Nuova Zelanda. Annunciato un accordo di libero scambio con l’India

di Giuseppe Gagliano

Il primo ministro neozelandese Christopher Luxon ha annunciato l’intenzione di firmare un accordo di libero scambio con l’India entro due mesi. Una mossa che a prima vista sembra rafforzare i legami tra due economie complementari. Tuttavia, dietro l’apparente ottimismo si celano incognite geopolitiche e criticità economiche che meritano un’analisi più approfondita.
La ripresa dei negoziati tra India e Nuova Zelanda avviene in un contesto globale incerto. La politica protezionista degli Stati Uniti, l’imposizione di nuove tariffe doganali da parte dell’amministrazione Trump e il crescente multipolarismo economico impongono nuove dinamiche. Entrambi i paesi cercano spazi commerciali alternativi per evitare la dipendenza da un’unica potenza economica, ma la domanda chiave rimane: l’India e la Nuova Zelanda possono realmente costruire un asse commerciale solido e vantaggioso per entrambi?
Secondo i dati del ministero del Commercio indiano il volume degli scambi bilaterali ha raggiunto 1,2 miliardi di dollari nel 2024, con una crescita del 30% su base annua. Numeri interessanti, ma ancora modesti rispetto ai grandi flussi commerciali globali. Il governo indiano punta a decuplicare il valore degli scambi nel prossimo decennio, ma l’ostacolo maggiore risiede nella rigidità dei negoziati: l’India ha sempre mostrato resistenza nell’abbassare i dazi su prodotti agricoli e lattiero-caseari, per tutelare milioni di piccoli produttori locali. E qui emerge la prima crepa: la Nuova Zelanda è un esportatore netto di latte e derivati, un settore dove la concorrenza con l’India rischia di essere più conflittuale che cooperativa.
Oltre gli aspetti economici il dossier India-Nuova Zelanda si intreccia con una partita geopolitica più ampia. L’India, protagonista di un’accelerazione strategica nella regione Indo-Pacifica, mira a rafforzare la sua presenza commerciale senza entrare in collisione diretta con la Cina, principale attore regionale. La Nuova Zelanda, da parte sua, si trova in una posizione ambivalente: economicamente dipendente dalla Cina, ma sempre più incline a diversificare le sue alleanze.
Nel 2025 l’India diventerà la nazione più popolosa al mondo e una delle economie più dinamiche. La sua crescita industriale, il settore tecnologico in espansione e la giovane forza lavoro la rendono un mercato appetibile per chi cerca nuovi sbocchi commerciali. Tuttavia, la Nuova Zelanda ha poco da offrire se non materie prime e know-how agricolo. L’assenza di un’industria manifatturiera robusta e di un comparto tecnologico avanzato rischia di trasformare questo accordo in un’operazione di facciata più che in una reale rivoluzione economica.
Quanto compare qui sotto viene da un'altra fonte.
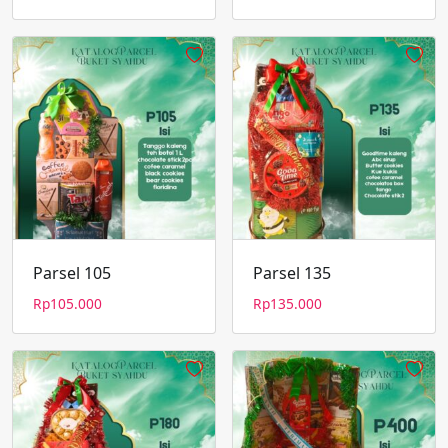
Parsel 105
Parsel 135
Rp
105.000
Rp
135.000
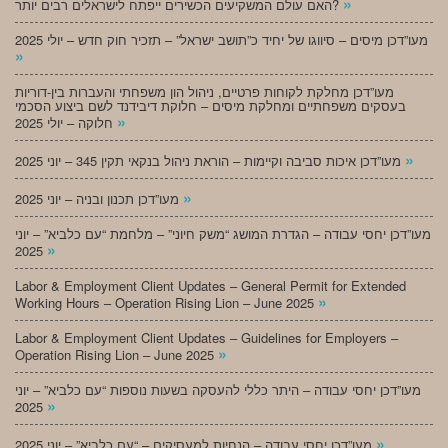
»
האם עולם המשקיעים הכשירים ייפתח לישראלים רבים יותר?
מעו”דכן מיסים – סיווגו של יחיד כ”תושב ישראל” – תזכיר חוק חדש – יולי 2025
»
מעו”דכן מחלקת לקוחות פרטיים, ניהול הון משפחתי והעברות בין-דוריות
בעסקים משפחתיים ומחלקת מיסים – חלוקת דיבידנד לשם ביצוע הסכמי
»
חלוקה – יולי 2025
»
מעו”דכן איכות סביבה וקיימות – הוראת ניהול בנקאי תקין 345 – יוני 2025
»
מעו”דכן תכנון ובניה – יוני 2025
מעו”דכן יחסי עבודה – הגדרת המושג “משק חיוני” – מלחמת “עם כלביא” – יוני
»
2025
Labor & Employment Client Updates – General Permit for Extended
»
Working Hours – Operation Rising Lion – June 2025
Labor & Employment Client Updates – Guidelines for Employers –
»
Operation Rising Lion – June 2025
מעו”דכן יחסי עבודה – היתר כללי להעסקה בשעות נוספות “עם כלביא” – יוני
»
2025
»
מעו”דכן יחסי עבודה – הנחיות למעסיקים – “עם כלביא” – יוני 2025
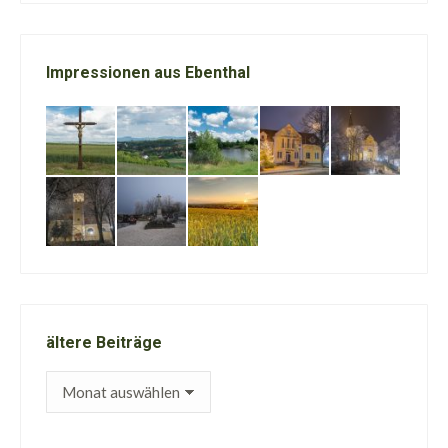
Impressionen aus Ebenthal
ältere Beiträge
ältere
Beiträge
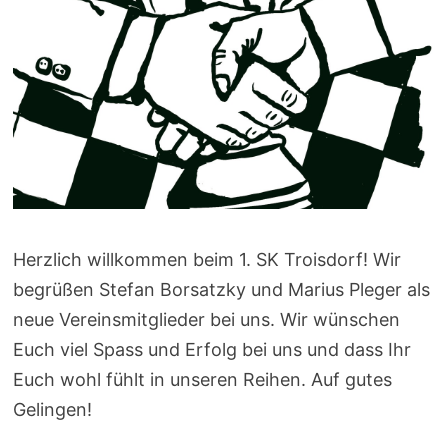
Herzlich willkommen beim 1. SK Troisdorf! Wir
begrüßen Stefan Borsatzky und Marius Pleger als
neue Vereinsmitglieder bei uns. Wir wünschen
Euch viel Spass und Erfolg bei uns und dass Ihr
Euch wohl fühlt in unseren Reihen. Auf gutes
Gelingen!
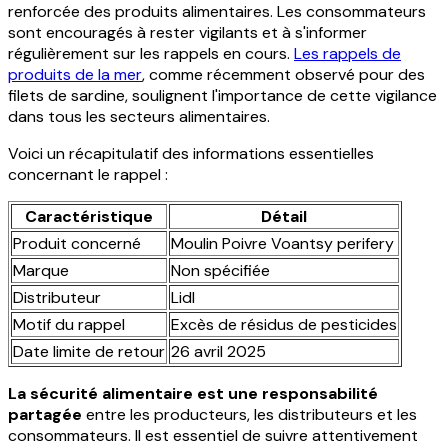
renforcée des produits alimentaires. Les consommateurs
sont encouragés à rester vigilants et à s'informer
régulièrement sur les rappels en cours.
Les rappels de
produits de la mer
, comme récemment observé pour des
filets de sardine, soulignent l'importance de cette vigilance
dans tous les secteurs alimentaires.
Voici un récapitulatif des informations essentielles
concernant le rappel :
Caractéristique
Détail
Produit concerné
Moulin Poivre Voantsy perifery
Marque
Non spécifiée
Distributeur
Lidl
Motif du rappel
Excès de résidus de pesticides
Date limite de retour
26 avril 2025
La sécurité alimentaire est une responsabilité
partagée
entre les producteurs, les distributeurs et les
consommateurs. Il est essentiel de suivre attentivement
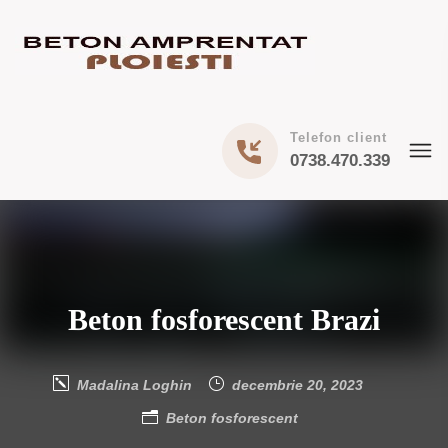
Telefon client
0738.470.339
Beton fosforescent Brazi
Madalina Loghin
decembrie 20, 2023
Beton fosforescent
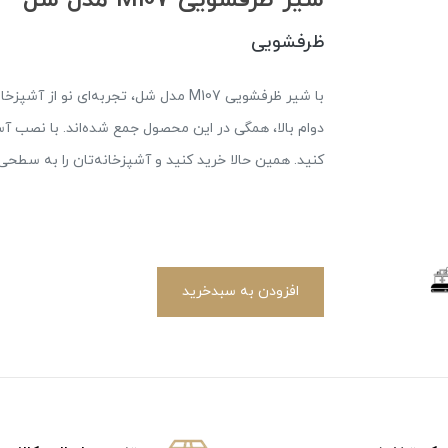
ظرفشویی
با شیر ظرفشویی M107 مدل شل، تجربه‌ای 
کنید. همین حالا خرید کنید و آشپزخانه‌تان را به سطحی 
افزودن به سبدخرید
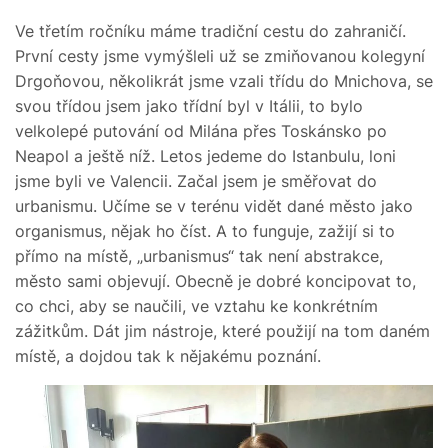
Ve třetím ročníku máme tradiční cestu do zahraničí.
První cesty jsme vymýšleli už se zmiňovanou kolegyní
Drgoňovou, několikrát jsme vzali třídu do Mnichova, se
svou třídou jsem jako třídní byl v Itálii, to bylo
velkolepé putování od Milána přes Toskánsko po
Neapol a ještě níž. Letos jedeme do Istanbulu, loni
jsme byli ve Valencii. Začal jsem je směřovat do
urbanismu. Učíme se v terénu vidět dané město jako
organismus, nějak ho číst. A to funguje, zažijí si to
přímo na místě, „urbanismus“ tak není abstrakce,
město sami objevují. Obecně je dobré koncipovat to,
co chci, aby se naučili, ve vztahu ke konkrétním
zážitkům. Dát jim nástroje, které použijí na tom daném
místě, a dojdou tak k nějakému poznání.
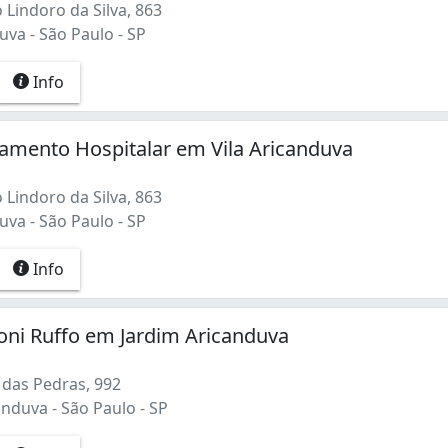
Lindoro da Silva, 863
uva - São Paulo - SP
Info
amento Hospitalar em Vila Aricanduva
Lindoro da Silva, 863
uva - São Paulo - SP
Info
ni Ruffo em Jardim Aricanduva
 das Pedras, 992
nduva - São Paulo - SP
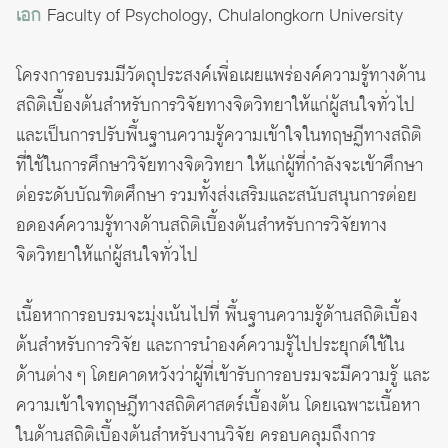
เอก
Faculty of Psychology, Chulalongkorn University
โครงการอบรมมีวัตถุประสงค์เพื่อเผยแพร่องค์ความรู้ทางด้าน
สถิติเบื้องต้นสำหรับการวิจัยทางจิตวิทยาให้แก่ผู้สนใจทั่วไป
และเป็นการปรับพื้นฐานความรู้ความเข้าใจในทฤษฏีทางสถิติ
ที่ใช้ในการศึกษาวิจัยทางจิตวิทยา ให้แก่ผู้ที่กำลังจะเข้าศึกษา
ต่อระดับบัณฑิตศึกษา รวมทั้งส่งเสริมและสนับสนุนการต่อย
อดองค์ความรู้ทางด้านสถิติเบื้องต้นสำหรับการวิจัยทาง
จิตวิทยาให้แก่ผู้สนใจทั่วไป
เนื้อหาการอบรมจะมุ่งเน้นไปที่ พื้นฐานความรู้ด้านสถิติเบื้อง
ต้นสำหรับการวิจัย และการนำองค์ความรู้ไปประยุกต์ใช้ใน
ด้านต่าง ๆ โดยคาดหวังว่าผู้ที่เข้ารับการอบรมจะมีความรู้ และ
ความเข้าใจทฤษฎีทางสถิติศาสตร์เบื้องต้น โดยเฉพาะเนื้อหา
ในด้านสถิติเบื้องต้นสำหรับงานวิจัย ครอบคลุมถึงการ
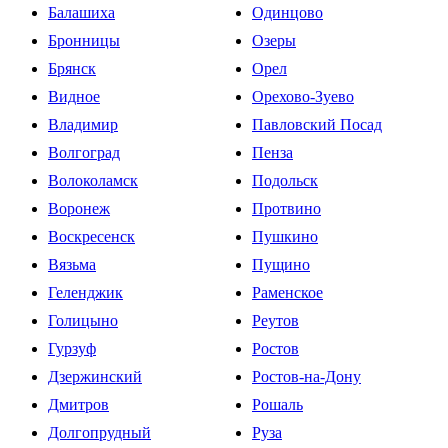
Балашиха
Одинцово
Бронницы
Озеры
Брянск
Орел
Видное
Орехово-Зуево
Владимир
Павловский Посад
Волгоград
Пенза
Волоколамск
Подольск
Воронеж
Протвино
Воскресенск
Пушкино
Вязьма
Пущино
Геленджик
Раменское
Голицыно
Реутов
Гурзуф
Ростов
Дзержинский
Ростов-на-Дону
Дмитров
Рошаль
Долгопрудный
Руза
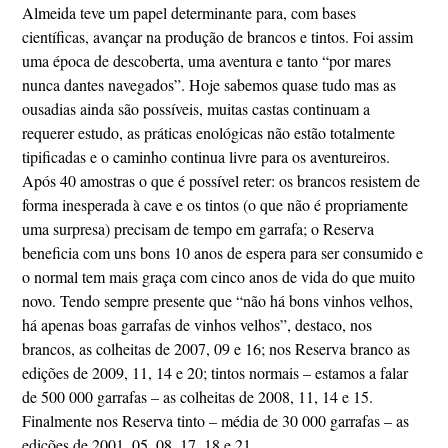
Almeida teve um papel determinante para, com bases
científicas, avançar na produção de brancos e tintos. Foi assim
uma época de descoberta, uma aventura e tanto “por mares
nunca dantes navegados”. Hoje sabemos quase tudo mas as
ousadias ainda são possíveis, muitas castas continuam a
requerer estudo, as práticas enológicas não estão totalmente
tipificadas e o caminho continua livre para os aventureiros.
Após 40 amostras o que é possível reter: os brancos resistem de
forma inesperada à cave e os tintos (o que não é propriamente
uma surpresa) precisam de tempo em garrafa; o Reserva
beneficia com uns bons 10 anos de espera para ser consumido e
o normal tem mais graça com cinco anos de vida do que muito
novo. Tendo sempre presente que “não há bons vinhos velhos,
há apenas boas garrafas de vinhos velhos”, destaco, nos
brancos, as colheitas de 2007, 09 e 16; nos Reserva branco as
edições de 2009, 11, 14 e 20; tintos normais – estamos a falar
de 500 000 garrafas – as colheitas de 2008, 11, 14 e 15.
Finalmente nos Reserva tinto – média de 30 000 garrafas – as
edições de 2001, 05, 08, 17, 18 e 21.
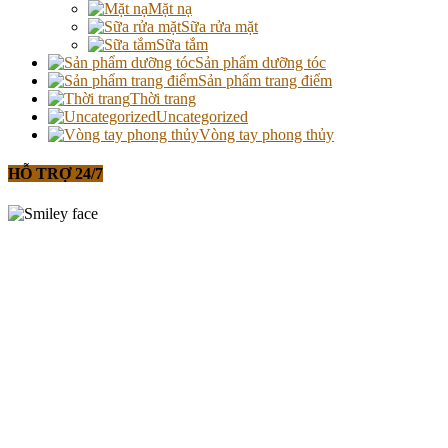
Mặt nạ
Sữa rửa mặt
Sữa tắm
Sản phẩm dưỡng tóc
Sản phẩm trang điểm
Thời trang
Uncategorized
Vòng tay phong thủy
HỖ TRỢ 24/7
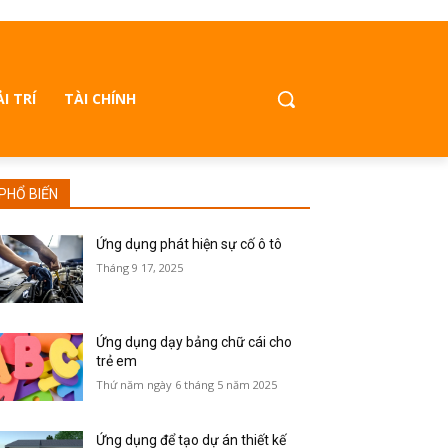
ẢI TRÍ
TÀI CHÍNH
PHỔ BIẾN
Ứng dụng phát hiện sự cố ô tô
Tháng 9 17, 2025
Ứng dụng dạy bảng chữ cái cho
trẻ em
Thứ năm ngày 6 tháng 5 năm 2025
Ứng dụng để tạo dự án thiết kế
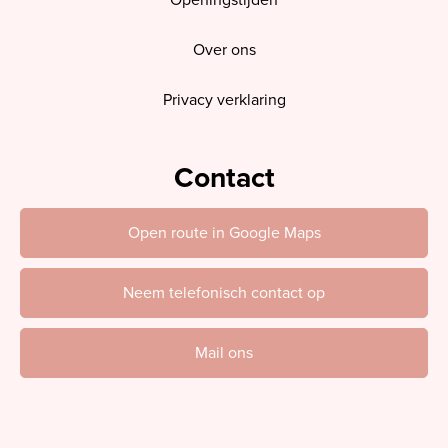
Openingstijden
Over ons
Privacy verklaring
Contact
Open route in Google Maps
Neem telefonisch contact op
Mail ons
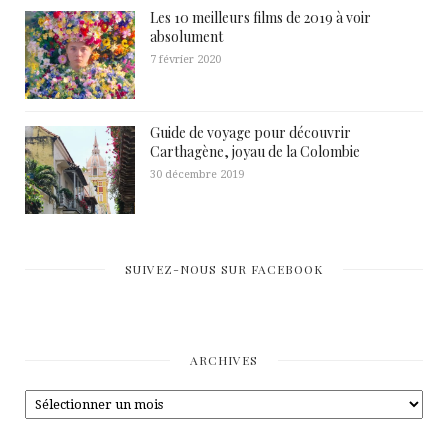
Les 10 meilleurs films de 2019 à voir
absolument
7 février 2020
Guide de voyage pour découvrir
Carthagène, joyau de la Colombie
30 décembre 2019
SUIVEZ-NOUS SUR FACEBOOK
ARCHIVES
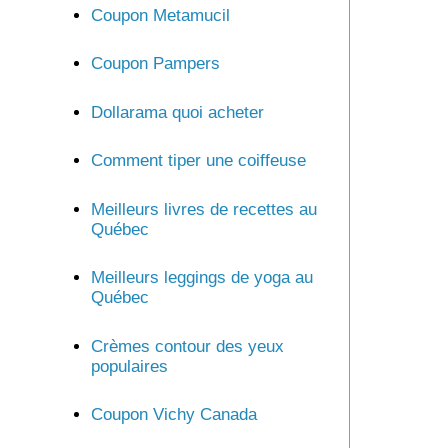
Coupon Metamucil
Coupon Pampers
Dollarama quoi acheter
Comment tiper une coiffeuse
Meilleurs livres de recettes au
Québec
Meilleurs leggings de yoga au
Québec
Crèmes contour des yeux
populaires
Coupon Vichy Canada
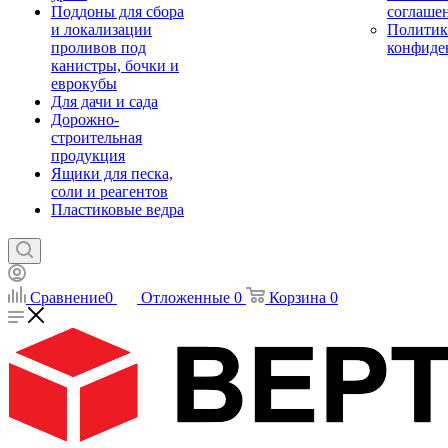
Поддоны для сбора
соглаше
и локализации
Политик
проливов под
конфиде
канистры, бочки и
еврокубы
Для дачи и сада
Дорожно-
строительная
продукция
Ящики для песка,
соли и реагентов
Пластиковые ведра
Сравнение
0
Отложенные
0
Корзина
0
L’intesa tra India e Nuova Zelanda rappresenta una mossa strategica che potrebbe avere sviluppi interessanti, ma restano forti dubbi sulla sua realizzabilità. Senza un abbassamento dei dazi indiani e senza una chiara definizione delle aree di cooperazione economica, l’FTA rischia di restare un progetto ambizioso ma poco concreto. La geopolitica del Pacifico, la competizione con la Cina e le politiche protezioniste globali giocano un ruolo determinante nel futuro di questo accordo. Se le due nazioni non riusciranno a trovare un equilibrio tra interessi economici e strategici, il rischio è quello di assistere all’ennesimo accordo destinato a restare sulla carta, senza reali benefici per le economie coinvolte.